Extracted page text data
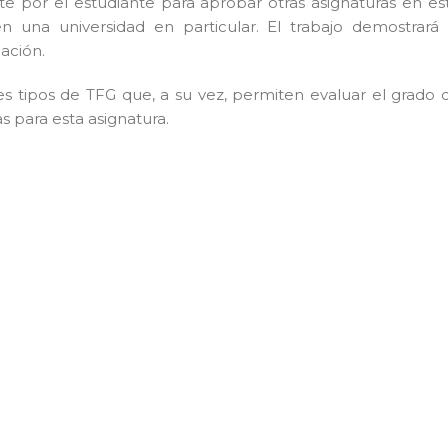
e por el estudiante para aprobar otras asignaturas en es
 una universidad en particular. El trabajo demostrará 
ación.
s tipos de TFG que, a su vez, permiten evaluar el grado 
s para esta asignatura.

WHAT THIS TASK INVOLVES
Transcribe the lines above exactly, setting aside any picture among them.

RESULT OF THIS EXERCISE
e por el estudiante para aprobar otras asignaturas en es
 una universidad en particular. El trabajo demostrará 
ación.
s tipos de TFG que, a su vez, permiten evaluar el grado 
s para esta asignatura.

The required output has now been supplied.